En Ouganda, pays natal de Kamoga, afficher publiquement son homosexualité, sa bisexualité ou son identité transgenre peut mener à une vie de menaces et un risque réel d’aboutir en prison. Il en va de même en Jamaïque, pays natal de l’avocat et militant Maurice Tomlinson, et en Tunisie, pays du jeune militant Ramy Ayari. Dans plus de 70 pays dans le monde, l’homosexualité est un crime passable de prison. «Oui, nous avons fait des manifestations en Jamaïque, mais on les fait en portant des masques», dit Maurice Tomlinson. «Notre fierté, c’est un évènement privé, tout comme notre sécurité, parce qu’on ne peut pas faire confiance à la police.»
«Très récemment, nous avons eu un défilé de la fierté à Kampala où les policiers ont arrêté tout le monde», se rappelle Kamoga, fondateur du Queer Kampala International Film Festival, dont la première édition se déroulera au mois d’octobre. Kamoga a initialement voulu que l’évènement soit public et éducatif, mais suite aux évènements de la fierté, il a décidé de l’organiser dans un lieu secret, dont l’emplacement est donné seulement aux invité-es inscrit-es d’avance. Tout cela pour des films sur l’amour…
Kamoga, Tomlinson et Ayari partageaient leurs expériences dans le cadre d’une conférence sur les luttes LGBT tenue dans le cadre du Forum social mondial. Il s’agissait de la première conférence pleinement consacrée aux luttes LGBT depuis la fondation du FSM en 2001.
Au-delà des lois criminalisant leur identité sexuelle, les personnes LGBT criminalisées doivent souvent composer avec une atmosphère d’homophobie ambiante qui rend la vie normale impossible et mène souvent à des menaces de mort. «On ne peut pas porter plainte pour harcèlement. Un militant en Tunisie a dû fuir le pays suite à des menaces sérieuses. Quand il est allé à la police, il s’est répondre « On ne protège pas les pédés »», se souvient Ramy Ayari.
Le Tunisien dépeint un tableau très familier à Maurice Tomlinson.
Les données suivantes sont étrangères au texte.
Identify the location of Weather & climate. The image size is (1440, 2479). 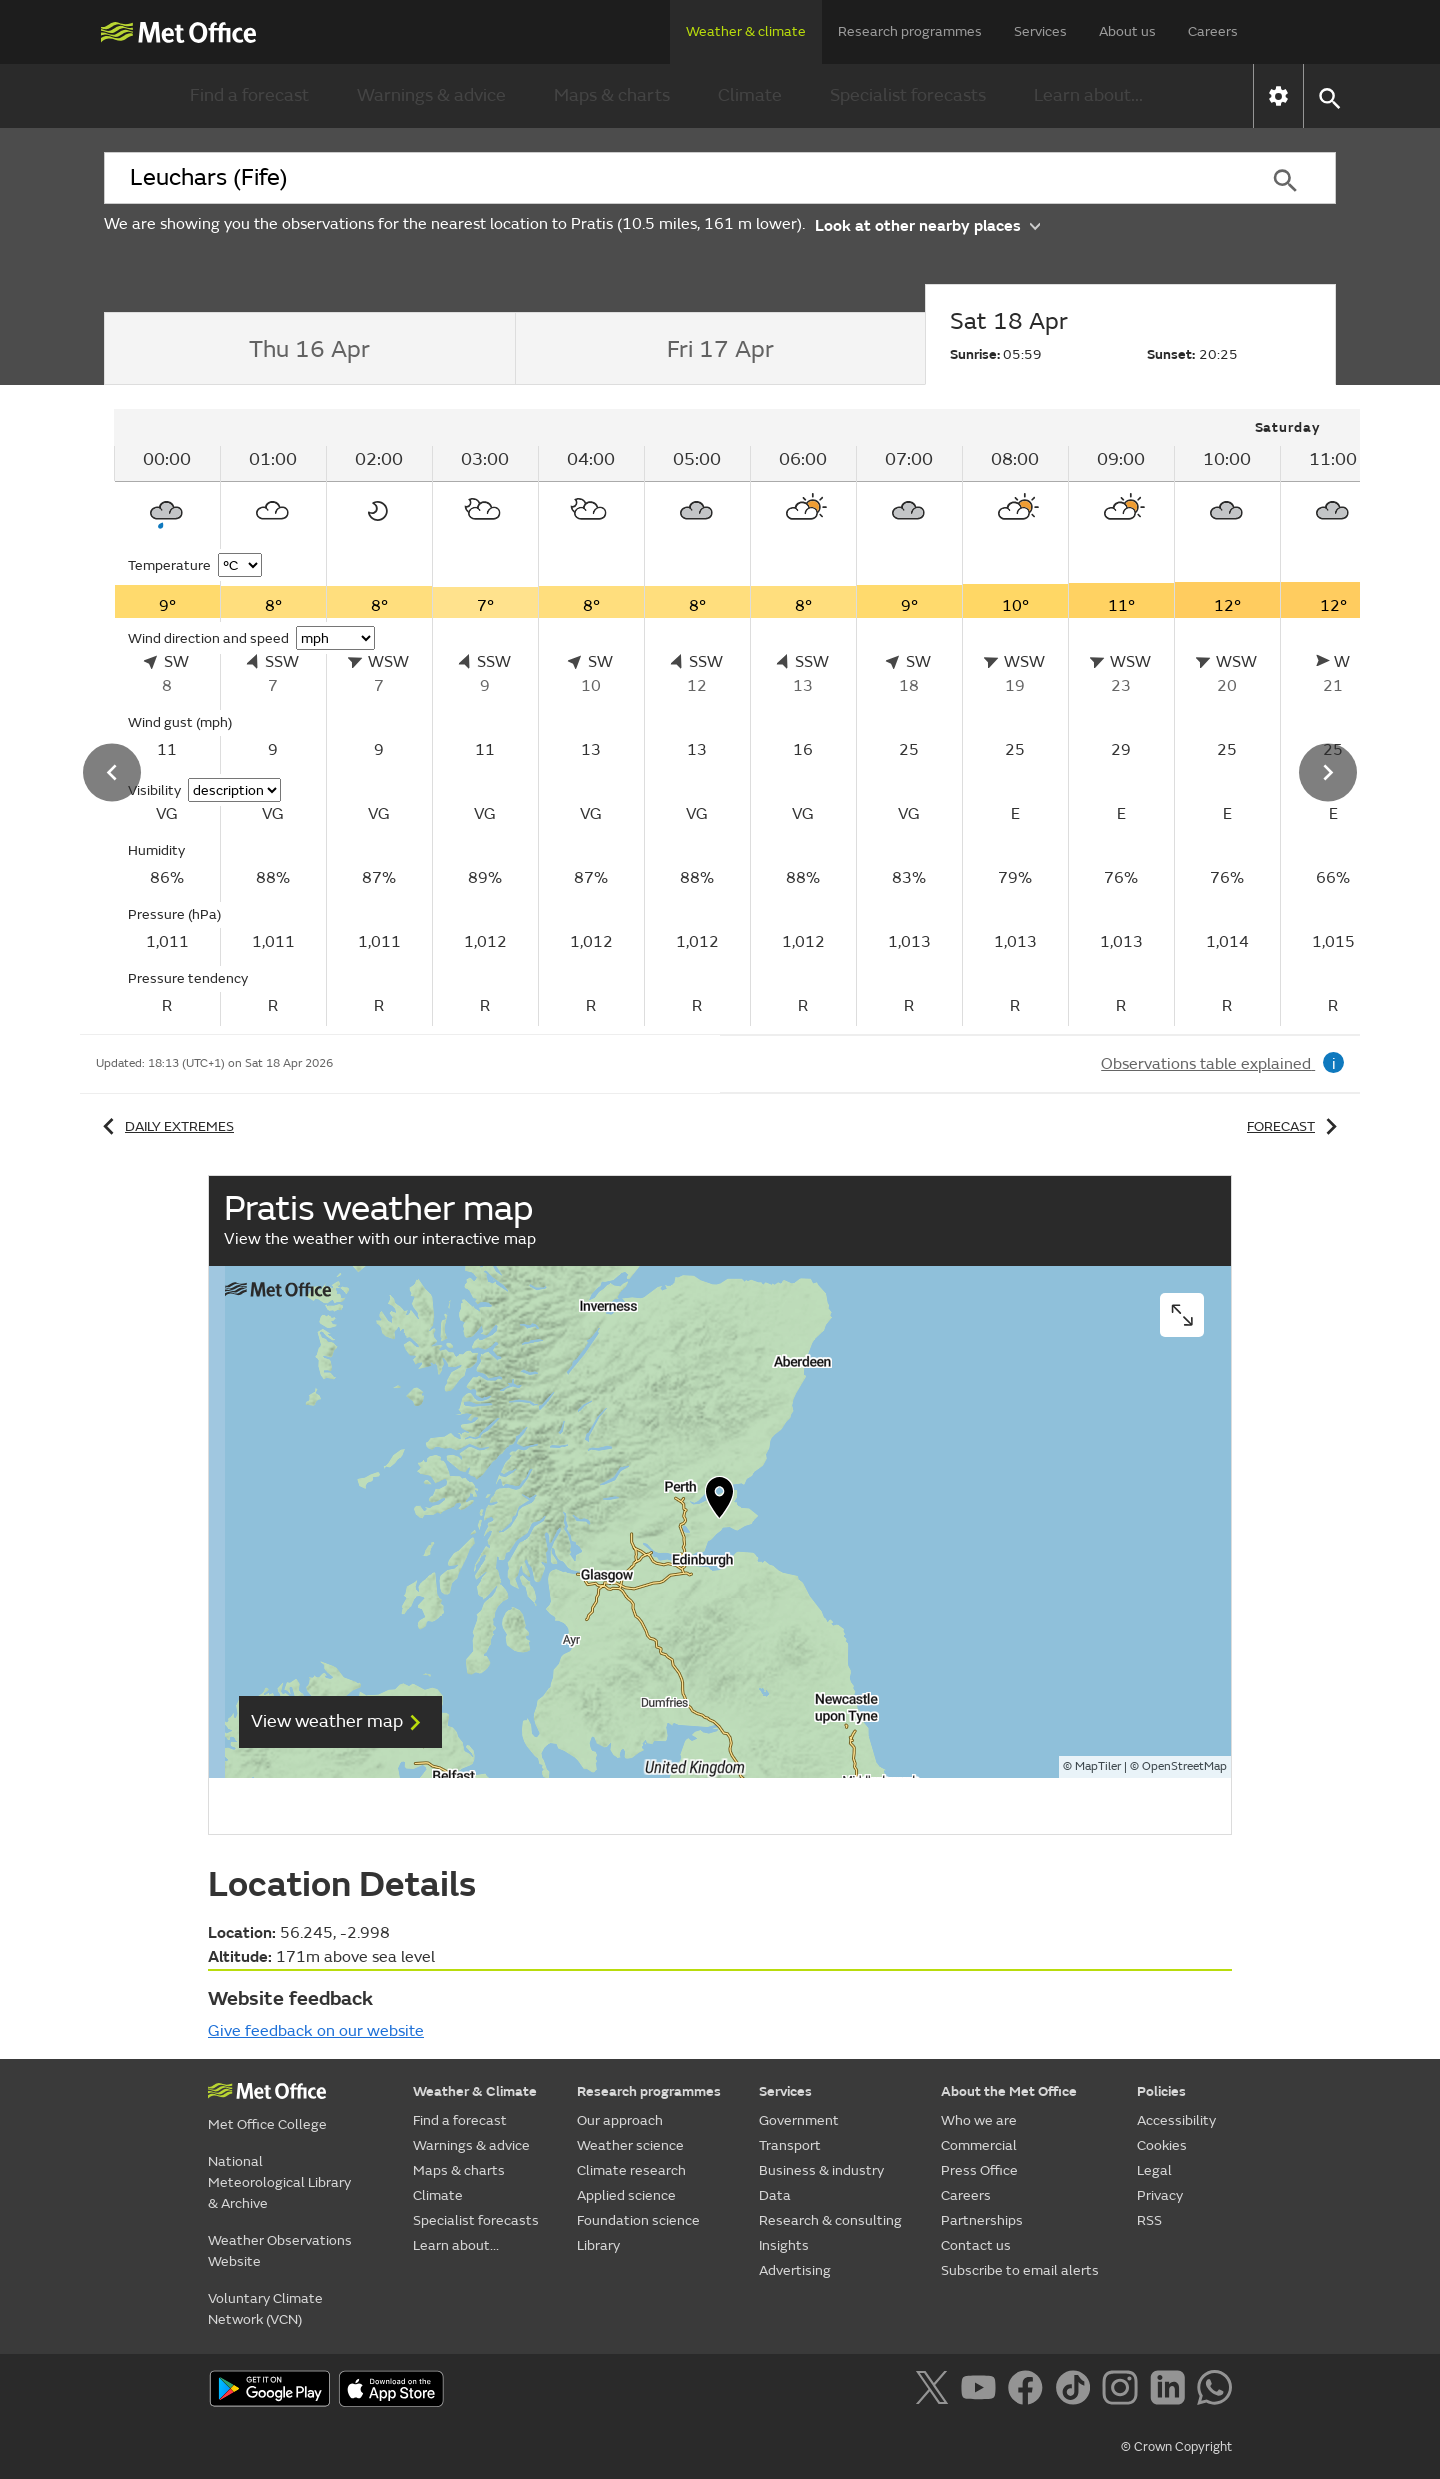
(746, 31).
En 2011, le Jamaïcain a perdu un camarade, poignardé 79 fois pour son implication en faveur des personnes LGBT. Il a lui-même quitté le pays un an plus tard, quand un journal a publié des photographies non autorisées de son mariage à un homme canadien, et qu’il a reçu des menaces par la suite.
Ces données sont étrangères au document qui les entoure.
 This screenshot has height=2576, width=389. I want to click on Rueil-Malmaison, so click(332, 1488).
«Nous venons d’une société très homophobe. On l’entend dans notre musique, et dans les églises. Comme les artistes grandissent dans ces églises, ça parait ensuite dans leur musique. On l’entend partout, et ça renforce ces messages homophobes. Meurtres de personnes LGBT, violations de domicile, attaques collectives, surtout sur des personnes trans, sont monnaie courante. Beaucoup de ces attaques sont motivées par la loi anti-homosexuelle. Des politiciens nous ont dit qu’ils n’aimaient pas cette loi, parce que ça donne un mauvais nom au pays, mais qu’ils avaient besoin du soutien des églises», se désole Maurice Tomlinson.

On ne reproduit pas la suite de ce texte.